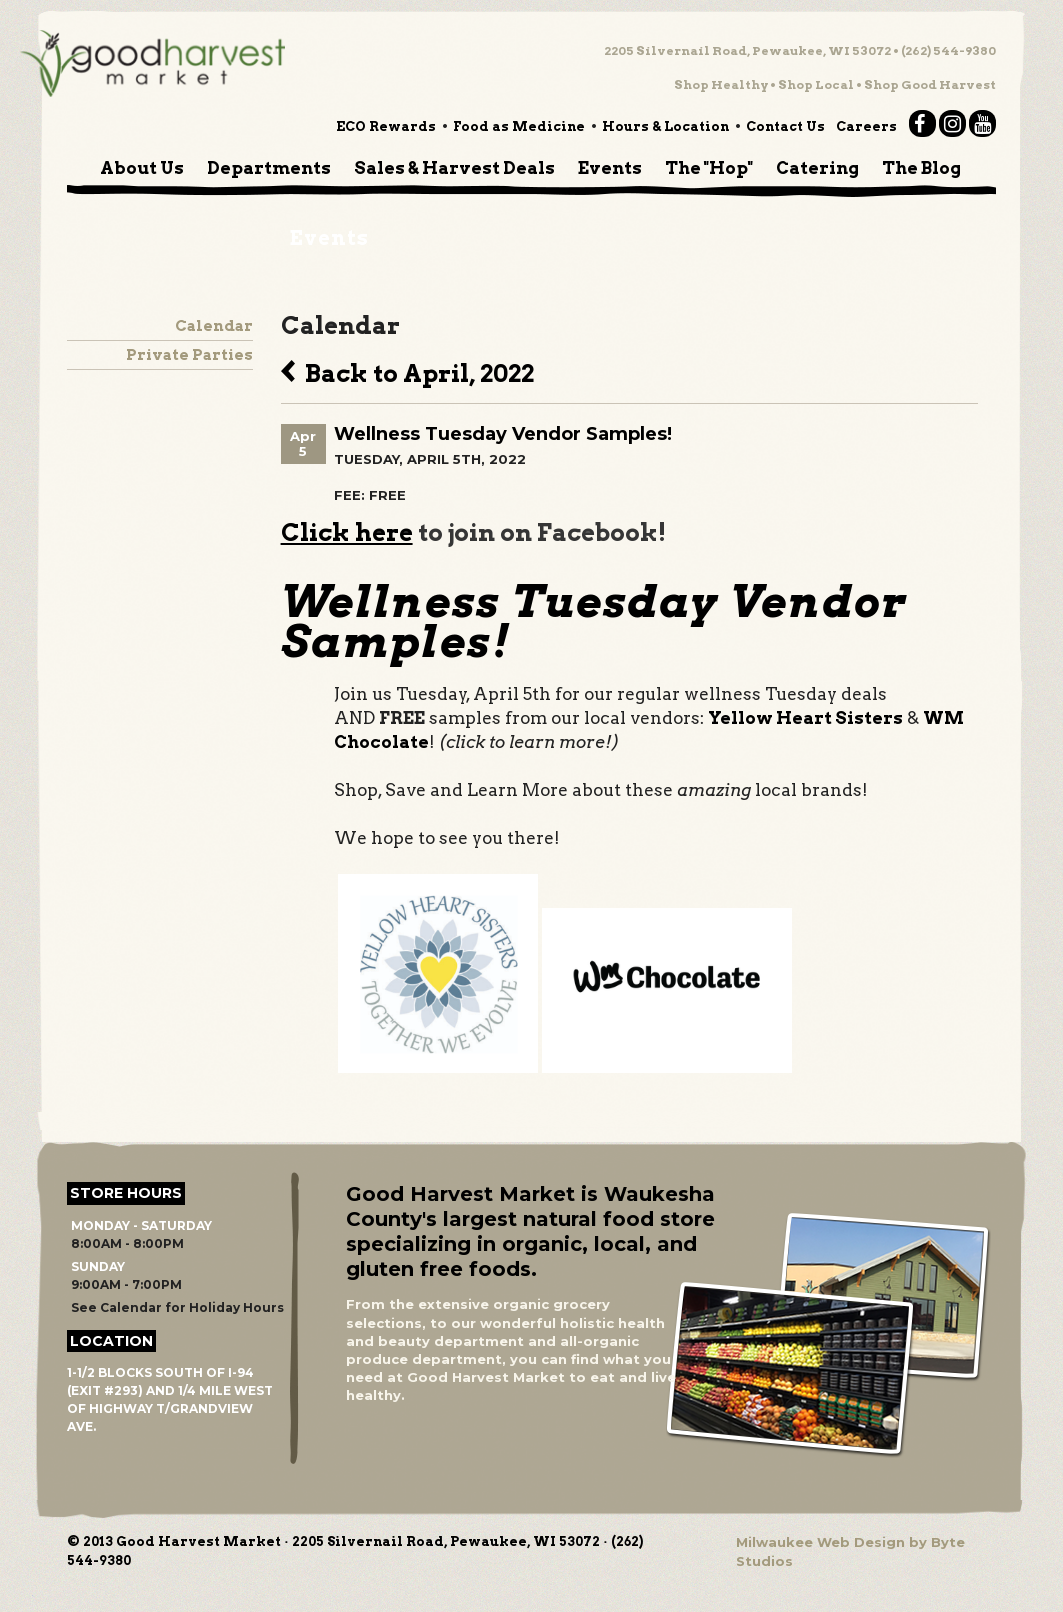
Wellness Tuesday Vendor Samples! (503, 434)
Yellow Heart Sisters (805, 718)
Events (610, 168)
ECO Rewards (386, 126)
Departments (269, 168)
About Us (142, 168)
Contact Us (785, 126)
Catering (817, 168)
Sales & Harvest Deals (454, 168)
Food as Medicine (519, 126)
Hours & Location (665, 126)
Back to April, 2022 (407, 371)
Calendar (214, 326)
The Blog (921, 168)
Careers (866, 126)
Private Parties (189, 355)
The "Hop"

◆ ◆ ◆ ◆ ◆ ◆ ◆

◆ Work instruction ◆
Leaving images out, please output every line of the data exactly.

◆ Written response ◆
Wellness Tuesday Vendor Samples! (503, 434)
Yellow Heart Sisters (805, 718)
Events (610, 168)
ECO Rewards (386, 126)
Departments (269, 168)
About Us (142, 168)
Contact Us (785, 126)
Catering (817, 168)
Sales & Harvest Deals (454, 168)
Food as Medicine (519, 126)
Hours & Location (665, 126)
Back to April, 2022 (407, 371)
Calendar (214, 326)
The Blog (921, 168)
Careers (866, 126)
Private Parties (189, 355)
The "Hop"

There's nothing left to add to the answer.